Another tricky case occurs with even-sized collections. Many median implementations return the smaller middle value or the average of the two middle values. This problem specifically requires the larger middle value. The implementation guarantees this by maintaining the invariant that the large heap always contains the extra element whenever the size is odd or balanced toward the upper half when even.

Lazy deletion is another major source of bugs. Removed elements may still physically exist inside heaps long after deletion.
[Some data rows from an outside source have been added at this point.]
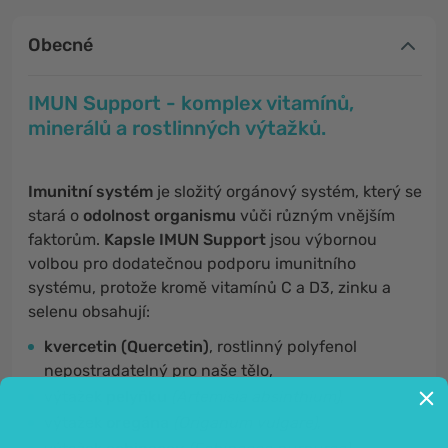
Obecné
IMUN Support - komplex vitamínů,
minerálů a rostlinných výtažků.
Imunitní systém
je složitý orgánový systém, který se
stará o
odolnost organismu
vůči různým vnějším
faktorům.
Kapsle IMUN Support
jsou výbornou
volbou pro dodatečnou podporu imunitního
systému, protože kromě vitamínů C a D3, zinku a
selenu obsahují:
kvercetin (Quercetin)
, rostlinný polyfenol
nepostradatelný pro naše tělo,
výtažek
pelyňku
(Artemisia absinthium)
,
výtažek
oregána
(Origanum vulgare)
,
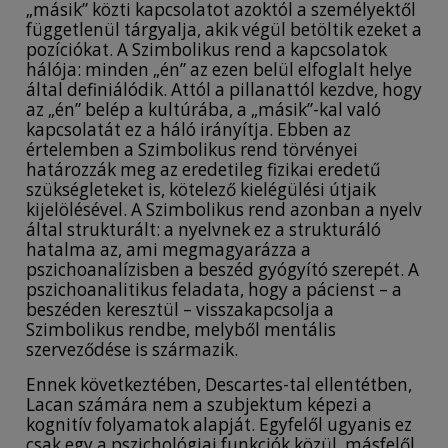
„másik” közti kapcsolatot azoktól a személyektől
függetlenül tárgyalja, akik végül betöltik ezeket a
pozíciókat. A Szimbolikus rend a kapcsolatok
hálója: minden „én” az ezen belül elfoglalt helye
által definiálódik. Attól a pillanattól kezdve, hogy
az „én” belép a kultúrába, a „másik”-kal való
kapcsolatát ez a háló irányítja. Ebben az
értelemben a Szimbolikus rend törvényei
határozzák meg az eredetileg fizikai eredetű
szükségleteket is, kötelező kielégülési útjaik
kijelölésével. A Szimbolikus rend azonban a nyelv
által strukturált: a nyelvnek ez a strukturáló
hatalma az, ami megmagyarázza a
pszichoanalízisben a beszéd gyógyító szerepét. A
pszichoanalitikus feladata, hogy a pácienst – a
beszéden keresztül – visszakapcsolja a
Szimbolikus rendbe, melyből mentális
szerveződése is származik.
Ennek következtében, Descartes-tal ellentétben,
Lacan számára nem a szubjektum képezi a
kognitív folyamatok alapját. Egyfelől ugyanis ez
csak egy a pszichológiai funkciók közül, másfelől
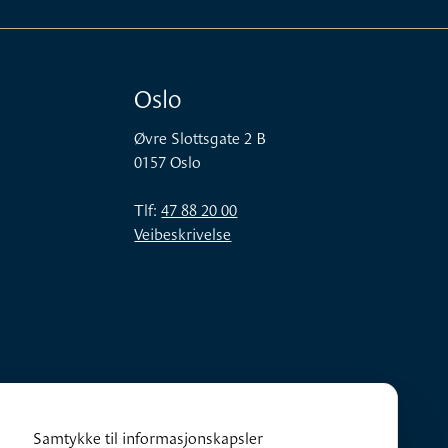
Oslo
Øvre Slottsgate 2 B
0157 Oslo
Tlf:
47 88 20 00
Veibeskrivelse
Samtykke til informasjonskapsler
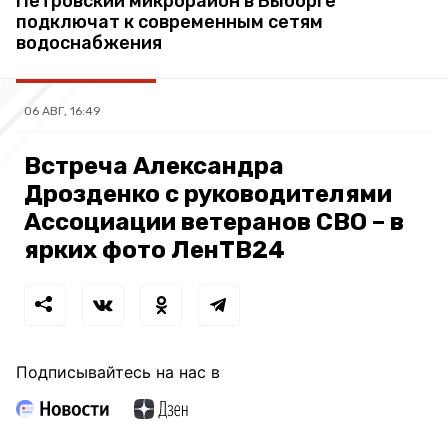
Петровский микрорайон в Выборге
подключат к современным сетям
водоснабжения
06 АВГ, 16:49
Встреча Александра
Дрозденко с руководителями
Ассоциации ветеранов СВО – в
ярких фото ЛенТВ24
Подписывайтесь на нас в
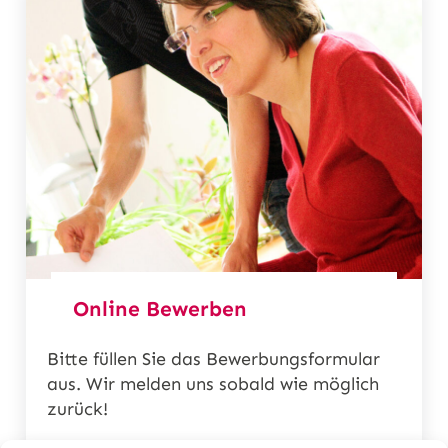
Online Bewerben
Bitte füllen Sie das Bewerbungsformular
aus. Wir melden uns sobald wie möglich
zurück!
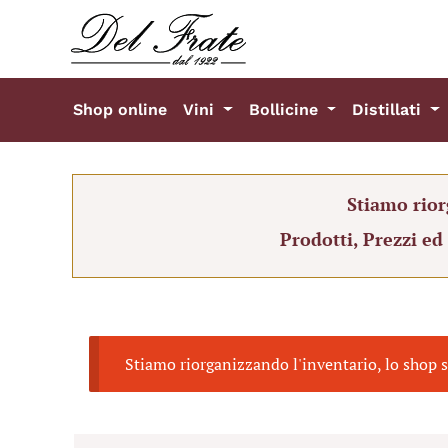
Shop online
Vini
Bollicine
Distillati
Stiamo rior
Prodotti, Prezzi ed
Stiamo riorganizzando l'inventario, lo shop s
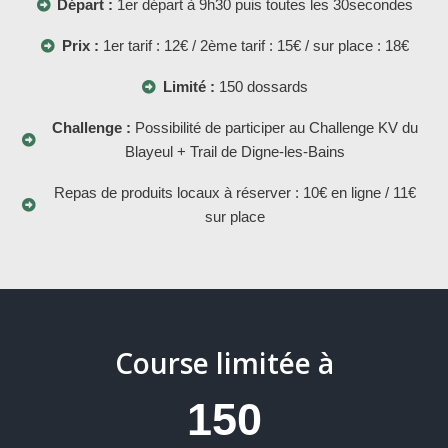
Départ :
1er départ à 9h30 puis toutes les 30secondes
Prix :
1er tarif : 12€ / 2ème tarif : 15€ / sur place : 18€
Limité :
150 dossards
Challenge :
Possibilité de participer au Challenge KV du
Blayeul + Trail de Digne-les-Bains
Repas de produits locaux à réserver : 10€ en ligne / 11€
sur place
Course limitée à
150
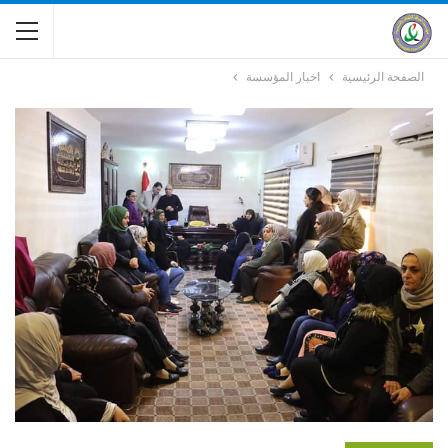
الصفحة الرئيسية
اخبار المؤسسة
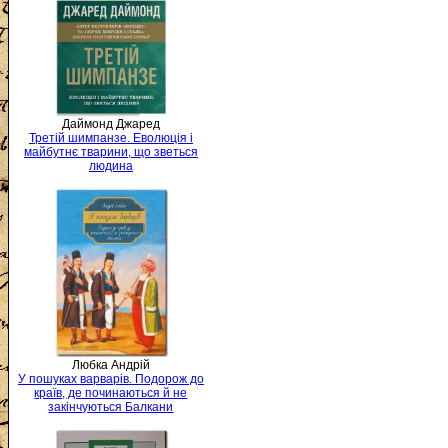
Даймонд Джаред
Третій шимпанзе. Еволюція і
майбутнє тварини, що зветься
людина
Любка Андрій
У пошуках варварів. Подорож до
країв, де починаються й не
закінчуються Балкани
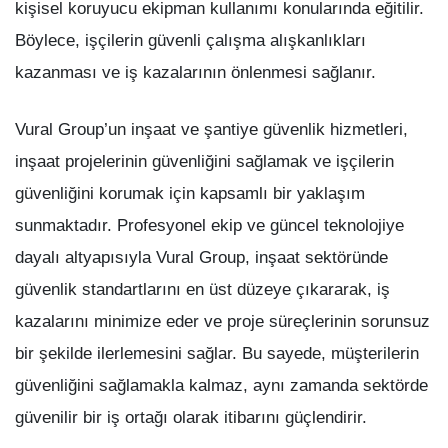
kişisel koruyucu ekipman kullanımı konularında eğitilir.
Böylece, işçilerin güvenli çalışma alışkanlıkları
kazanması ve iş kazalarının önlenmesi sağlanır.
Vural Group’un inşaat ve şantiye güvenlik hizmetleri,
inşaat projelerinin güvenliğini sağlamak ve işçilerin
güvenliğini korumak için kapsamlı bir yaklaşım
sunmaktadır. Profesyonel ekip ve güncel teknolojiye
dayalı altyapısıyla Vural Group, inşaat sektöründe
güvenlik standartlarını en üst düzeye çıkararak, iş
kazalarını minimize eder ve proje süreçlerinin sorunsuz
bir şekilde ilerlemesini sağlar. Bu sayede, müşterilerin
güvenliğini sağlamakla kalmaz, aynı zamanda sektörde
güvenilir bir iş ortağı olarak itibarını güçlendirir.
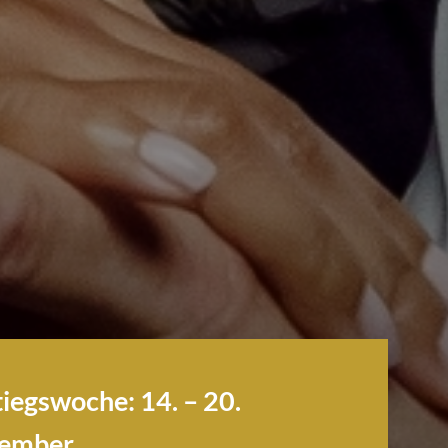
tiegswoche:
14. – 20.
tember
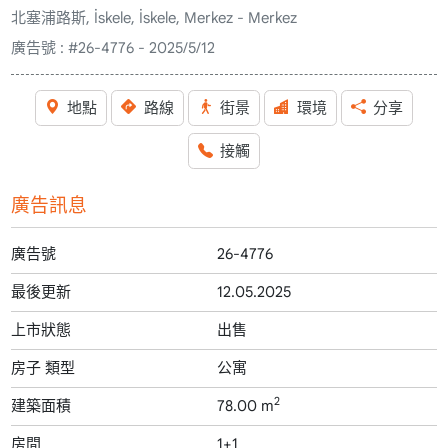
北塞浦路斯, İskele, İskele, Merkez - Merkez
廣告號 :
#26-4776 - 2025/5/12
地點
路線
街景
環境
分享
接觸
廣告訊息
廣告號
26-4776
最後更新
12.05.2025
上市狀態
出售
房子 類型
公寓
2
建築面積
78.00 m
房間
1+1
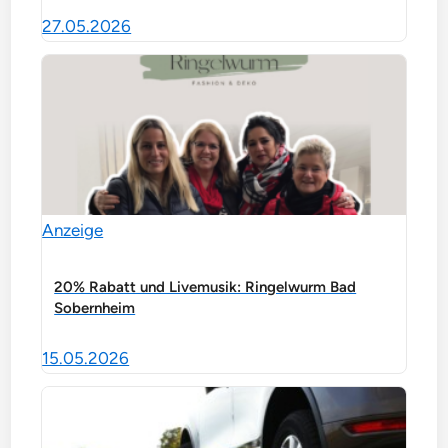
27.05.2026
Anzeige
20% Rabatt und Livemusik: Ringelwurm Bad
Sobernheim
15.05.2026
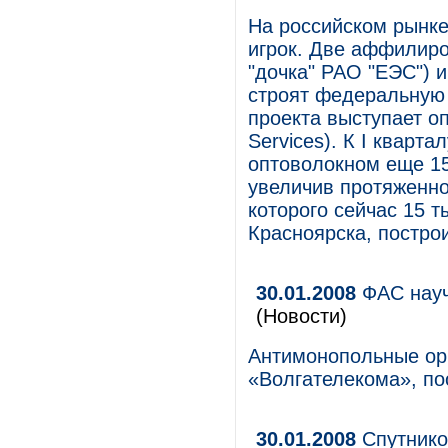
На российском рынке
игрок. Две аффилир
"дочка" РАО "ЕЭС") и
строят федеральную
проекта выступает оп
Services). К I кварт
оптоволокном еще 15
увеличив протяженнос
которого сейчас 15 
Красноярска, постро
30.01.2008
ФАС науч
(Новости)
Антимонопольные ор
«Волгателекома», п
30.01.2008
Спутнико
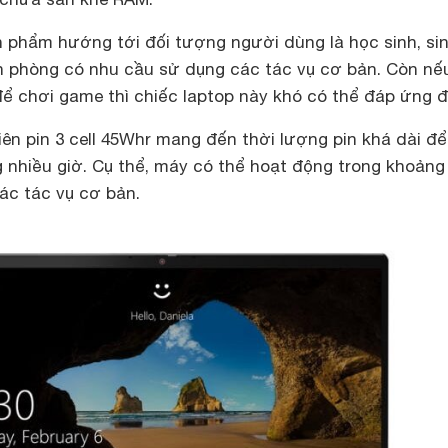
n phẩm hướng tới đối tượng người dùng là học sinh, si
ăn phòng có nhu cầu sử dụng các tác vụ cơ bản. Còn nế
 chơi game thì chiếc laptop này khó có thể đáp ứng 
ên pin 3 cell 45Whr mang đến thời lượng pin khá dài đ
g nhiều giờ. Cụ thể, máy có thể hoạt động trong khoảng
các tác vụ cơ bản.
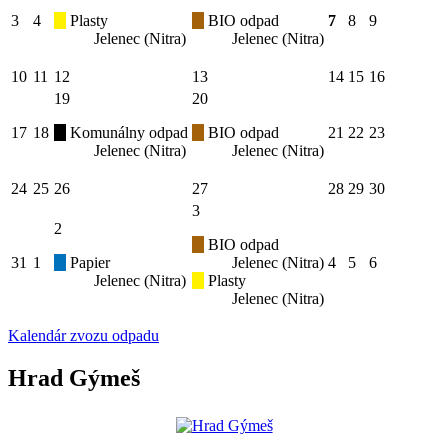
3
4
Plasty
BIO odpad
7
8
9
Jelenec (Nitra)
Jelenec (Nitra)
10
11
12
13
14
15
16
19
20
17
18
Komunálny odpad
BIO odpad
21
22
23
Jelenec (Nitra)
Jelenec (Nitra)
24
25
26
27
28
29
30
3
2
BIO odpad
31
1
Papier
Jelenec (Nitra)
4
5
6
Jelenec (Nitra)
Plasty
Jelenec (Nitra)
Kalendár zvozu odpadu
Hrad Gýmeš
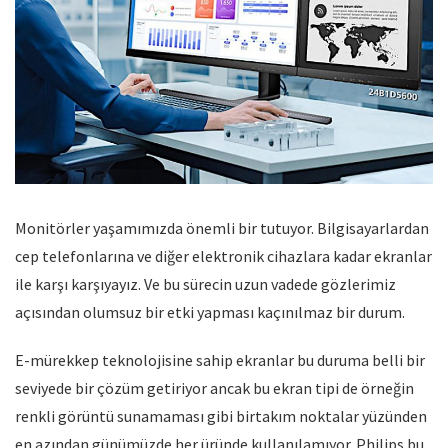
Monitörler yaşamımızda önemli bir tutuyor. Bilgisayarlardan
cep telefonlarına ve diğer elektronik cihazlara kadar ekranlar
ile karşı karşıyayız. Ve bu sürecin uzun vadede gözlerimiz
açısından olumsuz bir etki yapması kaçınılmaz bir durum.
E-mürekkep teknolojisine sahip ekranlar bu duruma belli bir
seviyede bir çözüm getiriyor ancak bu ekran tipi de örneğin
renkli görüntü sunamaması gibi birtakım noktalar yüzünden
en azından günümüzde her üründe kullanılamıyor. Philips bu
If stale entries are not cleaned before queries or balancing, the returned median or mode can become incorrect. The implementation carefully prunes invalid heap tops whenever necessary, ensuring only active values participate in calculations.

A final edge case involves repeated add and remove operations on the same values. Without correct frequency bookkeeping, stale mode entries could incorrectly dominate the heap. The solution handles this safely because every mode query validates heap entries against the current frequency map before returning a result.